1. Schildkraut JM, Risch N, Thompson WD: Evaluating genetic association among ovarian, breast, and endometrial cancer: Evidence for a breast/ovarian cancer relationship. Am J Hum Genet 45:521-529, 1989.

2. Watson P, Lynch HT: Extracolonic cancer in hereditary nonpolyposis colorectal cancer.Cancer 71:679-685, 1993.

3. Sherman ME, Bitterman P, Rosenheim NB, et al: Uterine serous carcinoma: A morphologically diverse neoplasm with unifying clinicopathologic features.

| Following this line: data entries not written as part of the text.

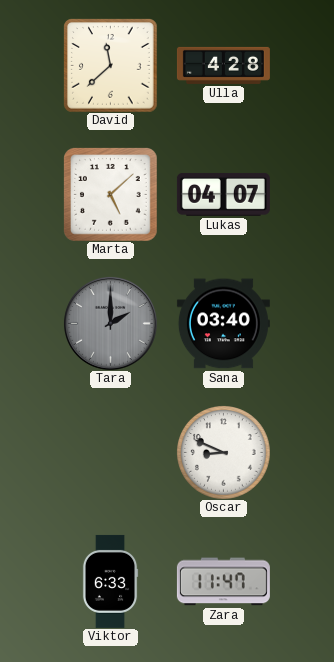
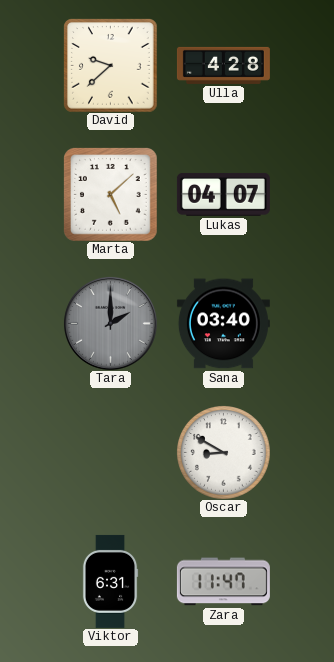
David: 11:38 -> 9:38
Oscar: 8:49 -> 8:50
Viktor: 6:33 -> 6:31
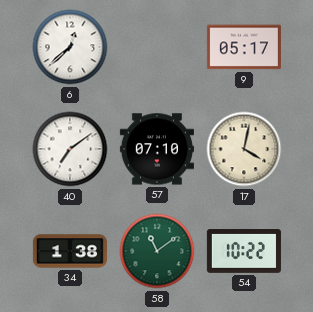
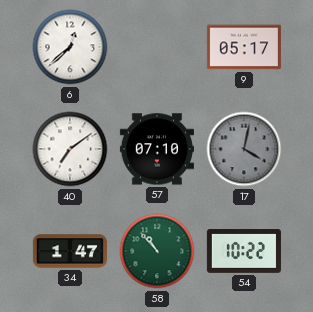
17 dial: cream -> grey
34: 1:38 -> 1:47
58: 11:09 -> 10:53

Am J Surg Pathol 16:600, 1992.

4. Nicklin JM, Copeland LJ: Endometrial papillary serous carcinoma: Patterns of spread and treatment. Clin Obstet Gynecol 39:686-695, 1996.

5. Ambros RA, Sherman ME, Zahn CM, et al: Endometrial intraepithelial carcinoma: A distinctive lesion specifically associated with tumors displaying serous differentiation. Hum Pathol 26:1260, 1995.

6. Roberts JA, Brunetto VL, Keys HM, et al: A phase III randomized study of surgery vs surgery plus adjunctive radiation therapy in intermediate-risk endometrial adenocarcinoma (GOG no. 99). Gynecol Oncol 68:135, 1998.

7. Selman AE, Fowler JM, Martinez-Monge R, et al: Doxorubicin and/or cisplatin-based chemotherapy for the treatment of endometrial carcinoma with retroperitoneal lymph node metastases. Int J Gynecol Cancer 8:423-429, 1998.